Action item -> No pictures, please. Output the lines from the start of the data through the line that contains "freelance graphic designer can access apps to", both included, exactly as they stand.

Entries taken from a collection ->
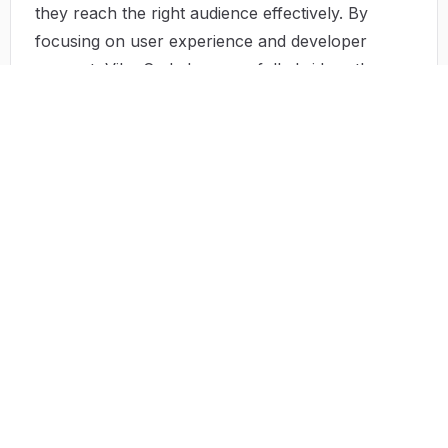
they reach the right audience effectively. By
focusing on user experience and developer
support, Vibe Coded successfully bridges the gap
between both parties.
Use Case
Vibe Coded has been utilized in various
scenarios: a small business owner may find the
perfect inventory management tool that allows
them to track stock levels effortlessly, while a
freelance graphic designer can access apps to
streamline their workflow. An educator might
uncover interactive learning tools that engage
students more effectively, and a healthcare
professional can utilize scheduling apps to
manage their appointments efficiently. Each use
case highlights how Vibe Coded revolutionizes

Solution to this exercise ->
they reach the right audience effectively. By
focusing on user experience and developer
support, Vibe Coded successfully bridges the gap
between both parties.
Use Case
Vibe Coded has been utilized in various
scenarios: a small business owner may find the
perfect inventory management tool that allows
them to track stock levels effortlessly, while a
freelance graphic designer can access apps to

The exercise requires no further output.